— EXERCISE —
The listing is to be reproduced in full, with no character altered.

____ EXERCISE MATERIALS

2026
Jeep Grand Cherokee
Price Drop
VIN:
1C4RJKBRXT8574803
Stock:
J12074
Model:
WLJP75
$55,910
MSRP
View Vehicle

________

— COMPLETED EXERCISE —
2026
Jeep Grand Cherokee
Price Drop
VIN:
1C4RJKBRXT8574803
Stock:
J12074
Model:
WLJP75
$55,910
MSRP
View Vehicle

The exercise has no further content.